EXERCISE »
Restate the lines word for word, from the first line of the records through the line containing "etkileyebilir. Hakaretin hukuki". Leave out the pictures and anything after that line.

--- --- ---

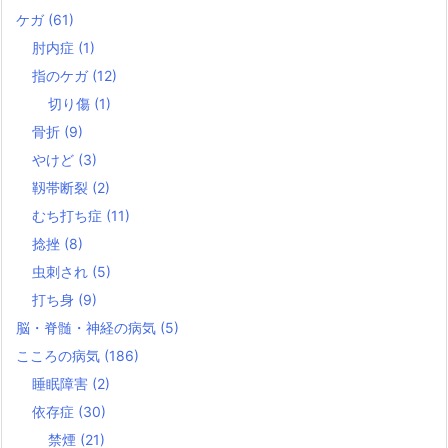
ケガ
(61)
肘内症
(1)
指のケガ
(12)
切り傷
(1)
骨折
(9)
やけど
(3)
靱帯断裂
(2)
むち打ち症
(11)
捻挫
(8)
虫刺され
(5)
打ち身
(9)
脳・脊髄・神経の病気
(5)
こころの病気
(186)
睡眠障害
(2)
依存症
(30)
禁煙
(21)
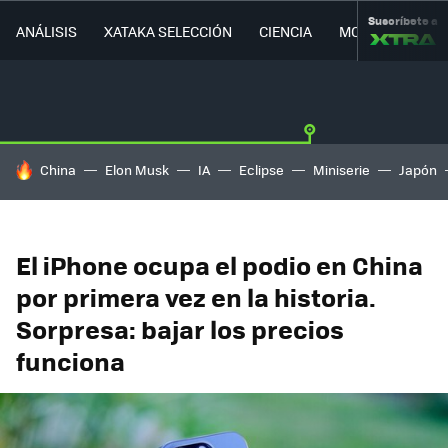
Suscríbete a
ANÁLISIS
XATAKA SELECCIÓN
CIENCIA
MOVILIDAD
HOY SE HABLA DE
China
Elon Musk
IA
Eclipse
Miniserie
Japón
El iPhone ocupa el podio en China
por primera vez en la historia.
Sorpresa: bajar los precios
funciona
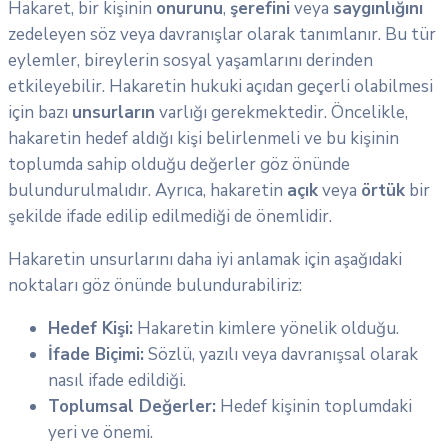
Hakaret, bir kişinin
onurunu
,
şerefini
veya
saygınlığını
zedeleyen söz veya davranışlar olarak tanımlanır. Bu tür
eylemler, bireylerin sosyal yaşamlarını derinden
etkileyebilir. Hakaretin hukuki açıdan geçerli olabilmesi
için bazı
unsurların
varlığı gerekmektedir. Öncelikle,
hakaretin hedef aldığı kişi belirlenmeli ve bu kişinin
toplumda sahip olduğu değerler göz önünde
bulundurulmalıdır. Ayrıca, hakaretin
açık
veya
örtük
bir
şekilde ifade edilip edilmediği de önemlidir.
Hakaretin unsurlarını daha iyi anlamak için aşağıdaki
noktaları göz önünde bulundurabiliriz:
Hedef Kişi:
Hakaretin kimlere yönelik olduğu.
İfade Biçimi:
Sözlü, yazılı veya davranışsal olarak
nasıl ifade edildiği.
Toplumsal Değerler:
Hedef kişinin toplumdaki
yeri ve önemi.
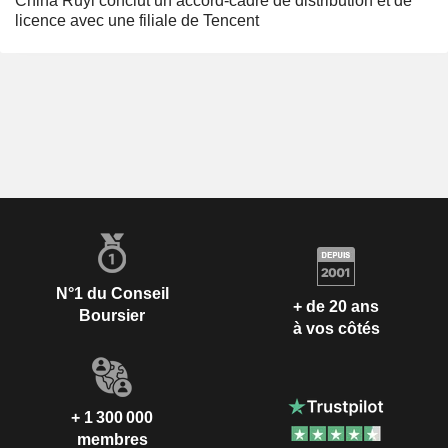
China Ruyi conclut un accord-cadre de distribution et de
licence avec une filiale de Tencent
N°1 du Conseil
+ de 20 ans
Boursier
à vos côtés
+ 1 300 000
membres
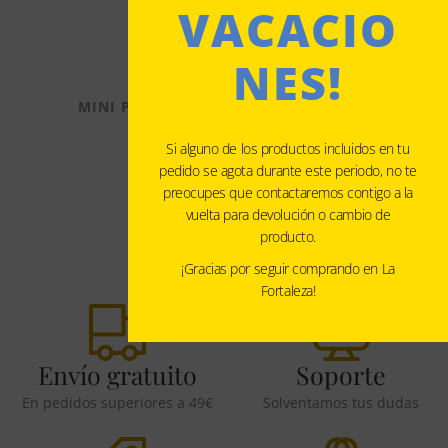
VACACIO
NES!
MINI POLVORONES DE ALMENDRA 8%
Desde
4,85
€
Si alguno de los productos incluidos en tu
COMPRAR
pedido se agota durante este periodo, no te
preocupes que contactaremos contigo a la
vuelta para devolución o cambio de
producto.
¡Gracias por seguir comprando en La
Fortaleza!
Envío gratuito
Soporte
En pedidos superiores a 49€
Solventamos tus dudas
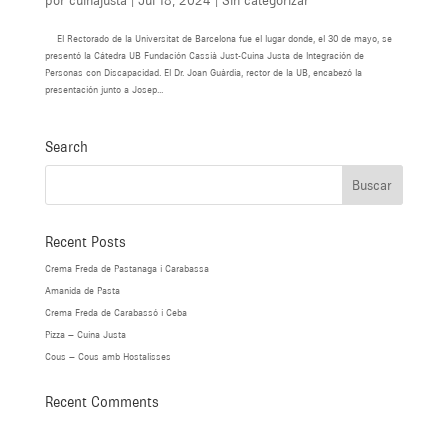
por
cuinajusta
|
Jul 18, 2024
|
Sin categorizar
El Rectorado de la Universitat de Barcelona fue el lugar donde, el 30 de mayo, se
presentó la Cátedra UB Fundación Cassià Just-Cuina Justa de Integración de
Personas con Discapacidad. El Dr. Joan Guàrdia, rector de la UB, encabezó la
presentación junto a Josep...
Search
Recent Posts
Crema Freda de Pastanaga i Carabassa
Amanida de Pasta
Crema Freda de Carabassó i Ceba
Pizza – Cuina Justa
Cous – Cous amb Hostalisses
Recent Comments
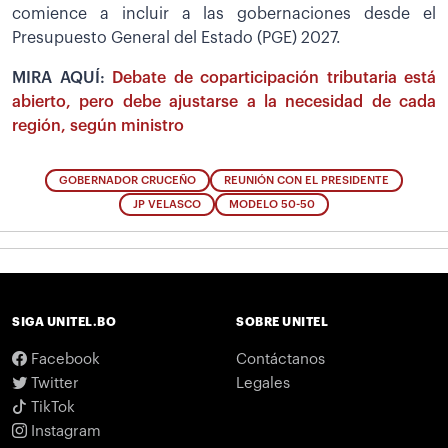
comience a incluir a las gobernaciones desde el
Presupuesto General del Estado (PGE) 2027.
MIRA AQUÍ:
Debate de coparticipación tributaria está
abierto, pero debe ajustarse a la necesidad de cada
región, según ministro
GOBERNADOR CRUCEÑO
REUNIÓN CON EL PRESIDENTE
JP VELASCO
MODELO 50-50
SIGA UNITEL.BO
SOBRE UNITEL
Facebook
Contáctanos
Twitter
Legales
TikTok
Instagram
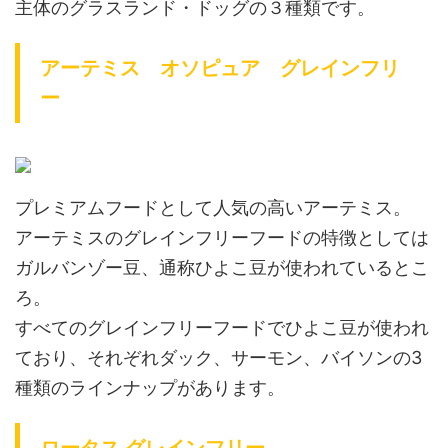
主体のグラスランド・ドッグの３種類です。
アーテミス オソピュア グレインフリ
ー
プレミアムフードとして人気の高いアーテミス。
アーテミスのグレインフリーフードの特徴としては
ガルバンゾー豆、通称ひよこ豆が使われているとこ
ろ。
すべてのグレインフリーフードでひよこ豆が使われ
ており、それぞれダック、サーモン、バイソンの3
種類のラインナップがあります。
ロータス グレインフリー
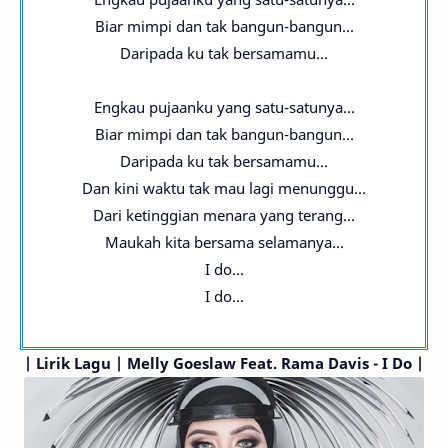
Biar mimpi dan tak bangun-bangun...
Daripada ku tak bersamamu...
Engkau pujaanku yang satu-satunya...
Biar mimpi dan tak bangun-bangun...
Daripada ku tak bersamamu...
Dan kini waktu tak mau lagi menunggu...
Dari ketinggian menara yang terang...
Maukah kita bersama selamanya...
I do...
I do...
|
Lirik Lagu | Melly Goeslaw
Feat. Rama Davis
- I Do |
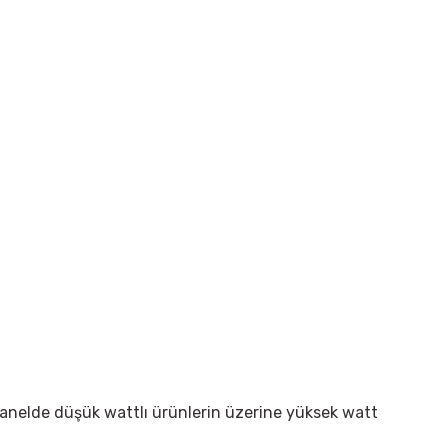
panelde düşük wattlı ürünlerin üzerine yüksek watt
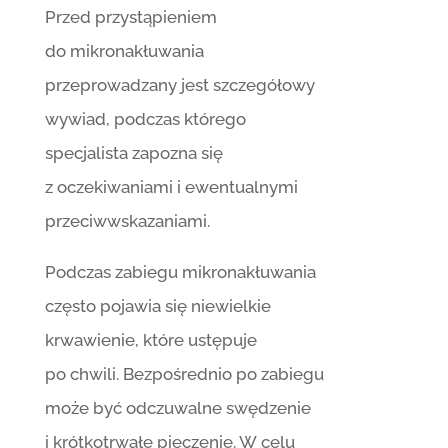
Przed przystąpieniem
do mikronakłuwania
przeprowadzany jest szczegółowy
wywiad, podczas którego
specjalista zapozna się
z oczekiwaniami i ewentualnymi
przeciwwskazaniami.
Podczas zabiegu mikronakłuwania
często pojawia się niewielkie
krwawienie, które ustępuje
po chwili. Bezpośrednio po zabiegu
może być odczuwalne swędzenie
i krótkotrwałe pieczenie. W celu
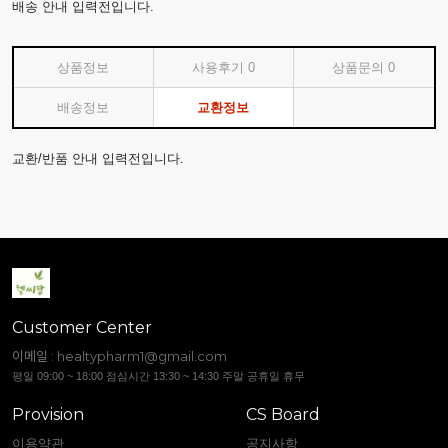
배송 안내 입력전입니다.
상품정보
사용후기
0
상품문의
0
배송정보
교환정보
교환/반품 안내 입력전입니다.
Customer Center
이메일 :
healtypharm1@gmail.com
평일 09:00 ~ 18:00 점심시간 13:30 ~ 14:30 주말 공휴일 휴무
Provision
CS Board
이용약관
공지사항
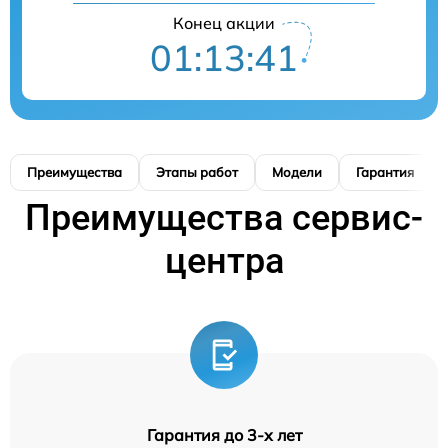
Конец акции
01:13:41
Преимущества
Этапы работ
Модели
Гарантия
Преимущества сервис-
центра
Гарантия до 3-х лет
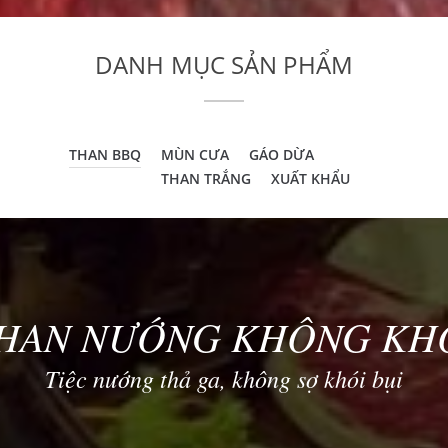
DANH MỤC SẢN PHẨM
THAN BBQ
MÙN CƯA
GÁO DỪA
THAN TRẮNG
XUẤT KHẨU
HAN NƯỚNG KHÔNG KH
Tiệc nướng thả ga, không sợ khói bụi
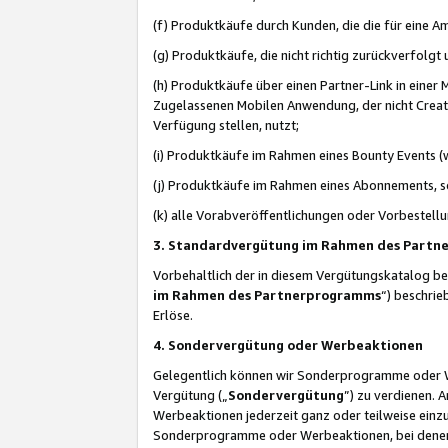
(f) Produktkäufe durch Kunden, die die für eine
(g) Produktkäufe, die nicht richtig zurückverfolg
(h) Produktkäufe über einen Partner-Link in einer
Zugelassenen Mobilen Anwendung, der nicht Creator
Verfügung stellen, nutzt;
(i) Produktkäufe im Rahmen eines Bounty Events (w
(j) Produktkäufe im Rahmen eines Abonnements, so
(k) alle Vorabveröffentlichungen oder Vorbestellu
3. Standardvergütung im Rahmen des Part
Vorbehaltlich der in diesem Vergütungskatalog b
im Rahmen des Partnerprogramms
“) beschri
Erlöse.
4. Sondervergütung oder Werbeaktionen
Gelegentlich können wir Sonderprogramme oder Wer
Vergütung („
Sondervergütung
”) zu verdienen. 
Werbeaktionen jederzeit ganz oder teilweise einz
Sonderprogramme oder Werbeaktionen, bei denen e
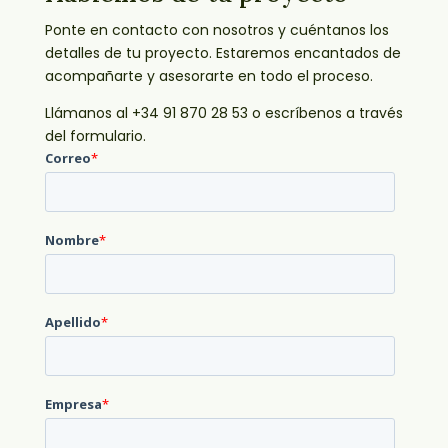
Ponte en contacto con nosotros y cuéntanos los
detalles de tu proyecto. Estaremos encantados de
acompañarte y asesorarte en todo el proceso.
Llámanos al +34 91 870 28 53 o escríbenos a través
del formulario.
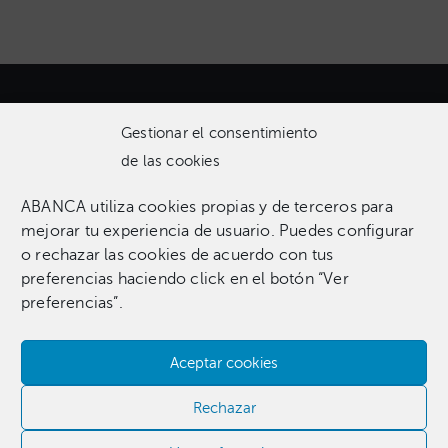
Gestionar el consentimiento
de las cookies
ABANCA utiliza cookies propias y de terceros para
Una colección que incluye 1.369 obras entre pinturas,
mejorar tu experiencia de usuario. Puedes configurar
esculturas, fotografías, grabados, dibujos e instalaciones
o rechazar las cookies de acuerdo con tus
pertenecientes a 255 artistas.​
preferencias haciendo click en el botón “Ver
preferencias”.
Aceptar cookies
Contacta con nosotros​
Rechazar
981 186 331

--- --- ---

RESULT OF THE EXERCISE »
ケガ
(61)
肘内症
(1)
指のケガ
(12)
切り傷
(1)
骨折
(9)
やけど
(3)
靱帯断裂
(2)
むち打ち症
(11)
捻挫
(8)
虫刺され
(5)
打ち身
(9)
脳・脊髄・神経の病気
(5)
こころの病気
(186)
睡眠障害
(2)
依存症
(30)
禁煙
(21)
Suscríbete a
ANÁLISIS
XATAKA SELECCIÓN
CIENCIA
MOVILIDAD
HOY SE HABLA DE
China
Elon Musk
IA
Eclipse
Miniserie
Japón
El iPhone ocupa el podio en China
por primera vez en la historia.
Sorpresa: bajar los precios
funciona
Hakaret, bir kişinin
onurunu
,
şerefini
veya
saygınlığını
zedeleyen söz veya davranışlar olarak tanımlanır. Bu tür
eylemler, bireylerin sosyal yaşamlarını derinden
etkileyebilir. Hakaretin hukuki açıdan geçerli olabilmesi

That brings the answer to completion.